La batalla contra la derecha asimilacionista y la izquierda cosmopolita es crucial, similar a las luchas de los antiguos griegos contra la discordia interna y las amenazas externas, y de los hiperbóreos contra la oscuridad que se acercaba desde el norte. La asimilación no se puede legislar; debe alinearse con la ley natural, reflejando las verdades eternas reconocidas por los sabios de la antigüedad. La naturaleza subjetiva de la identidad no puede definirse objetivamente por la ley, así como los héroes de Grecia e Hiperbórea no podían definirse simplemente por sus hechos, sino por su linaje, su honor y el favor de los dioses.
“Eres miembro si te adhieres”, plantea la pregunta de los umbrales: ¿en qué punto nebuloso uno pertenece realmente? Esta pregunta resuena a través de los siglos: el antiguo dilema al que se enfrentaron gobernantes y sabios: ¿qué constituye a un ciudadano verdadero, a un héroe genuino? La ley, al igual que los decretos crípticos de los dioses griegos o los edictos inescrutables de los jefes hiperbóreos, debe alinearse con las leyes inmutables de la naturaleza, reflejando el orden cósmico que sustenta la existencia misma. Ningún individuo o facción posee la autoridad para delinear la identidad de un pueblo, así como ningún héroe solitario podría afirmar jamás que determina el destino de una nación entera.

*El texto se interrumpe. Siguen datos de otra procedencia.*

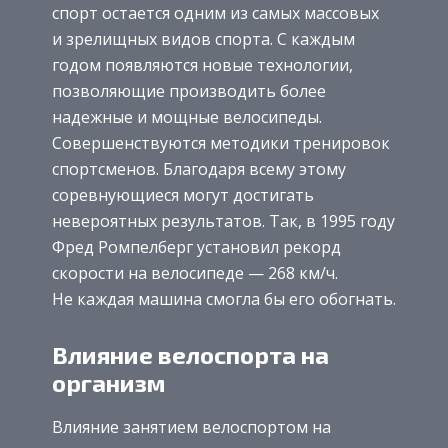
спорт остается одним из самых массовых
и зрелищных видов спорта. С каждым
годом появляются новые технологии,
позволяющие производить более
надежные и мощные велосипеды.
Совершенствуются методики тренировок
спортсменов. Благодаря всему этому
соревнующиеся могут достигать
невероятных результатов. Так, в 1995 году
Фред Ромпелберг установил рекорд
скорости на велосипеде — 268 км/ч.
Не каждая машина смогла бы его обогнать.
Влияние велоспорта на
организм
Влияние занятием велоспортом на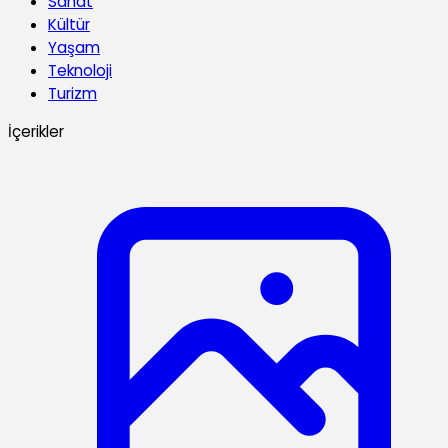
Sanat
Kültür
Yaşam
Teknoloji
Turizm
İçerikler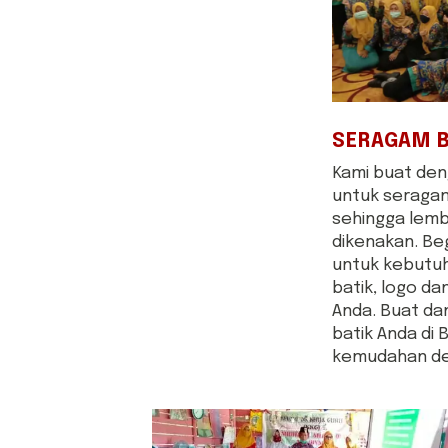
SERAGAM B
Kami buat de
untuk seragam
sehingga lemb
dikenakan. Be
untuk kebutu
batik, logo da
Anda. Buat da
batik Anda di 
kemudahan des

Una facción que profesa proteger a la población nativa no puede, al mismo tiempo, alentar la absorción de elementos extranjeros bajo el disfraz de ideales cosmopolitas, porque hacerlo sería similar a un guerrero que abandona su escudo en medio de la batalla, dejando no solo a sí mismo sino también a sus parientes vulnerables a las sombras invasoras. Tales acciones conducirían a la disolución de las fortificaciones culturales y espirituales, exponiendo la identidad central del pueblo a la maldición de la homogeneización, donde los signos distintivos de la herencia y la tradición son devorados por una nebulosa absorbente, tan insondable y terrible como las profundidades abisales de las que no regresa la luz.

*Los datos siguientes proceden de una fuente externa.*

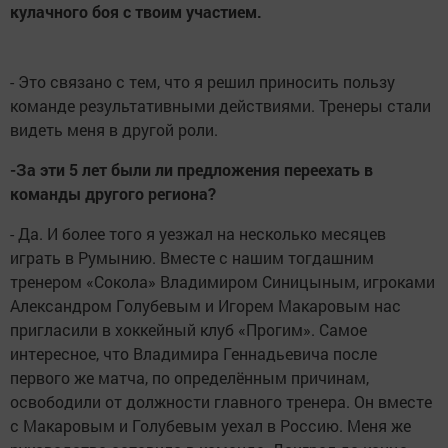
кулачного боя с твоим участием.
- Это связано с тем, что я решил приносить пользу
команде результативными действиями. Тренеры стали
видеть меня в другой роли.
-За эти 5 лет были ли предложения переехать в
команды другого региона?
- Да. И более того я уезжал на несколько месяцев
играть в Румынию. Вместе с нашим тогдашним
тренером «Сокола» Владимиром Синицыным, игроками
Александром Голубевым и Игорем Макаровым нас
пригласили в хоккейный клуб «Прогим». Самое
интересное, что Владимира Геннадьевича после
первого же матча, по определённым причинам,
освободили от должности главного тренера. Он вместе
с Макаровым и Голубевым уехал в Россию. Меня же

—Entonces, el fin de Europa está cerca, ¿eh? —dijo, sacudiendo la ceniza de su cigarrillo con un desdén casual que contradecía la gravedad de sus palabras—. Es como una especie de profecía retorcida, ¿no? Los videntes de Hiperbórea y los oráculos de Grecia se unieron en una gran predicción desoladora. Las culturas se desmoronan, las identidades se disuelven, y todo eso les está sucediendo a los europeos. Mientras tanto, en la India, China, el mundo árabe-musulmán, se mantienen unidos. De ninguna manera están dispuestos a renunciar a su herencia y sus raíces. Son como los antiguos griegos o esos míticos hiperbóreos, que protegen ferozmente sus identidades culturales con todas sus fuerzas.
—Su voz se convirtió en un susurro conspirativo—. ¿Y Europa? Europa está ahí sentada, retorciéndose las manos mientras las olas se estrellan contra las puertas. El islamismo conquistador, la imparable potencia china, la implacable energía de la India... todos están llamando a la puerta, y los líderes europeos están atrapados en una especie de parálisis. Es como ver a los defensores de Troya preparándose para lo inevitable, o a Conan, de pie solo en los páramos helados, enfrentándose a la horda. Pero lo realmente interesante... —Hizo una pausa y se inclinó más cerca—: Europa tiene que ponerse las pilas. Necesita recordar sus raíces, las viejas historias, las viejas batallas. Tiene que luchar, no solo por sí misma, sino por el futuro, por la próxima generación. Llámelo arqueofuturismo o como sea, pero se trata de honrar el pasado mientras se construye un futuro. Porque si no lo hacen... Bueno, todos sabemos cómo suelen terminar esas historias.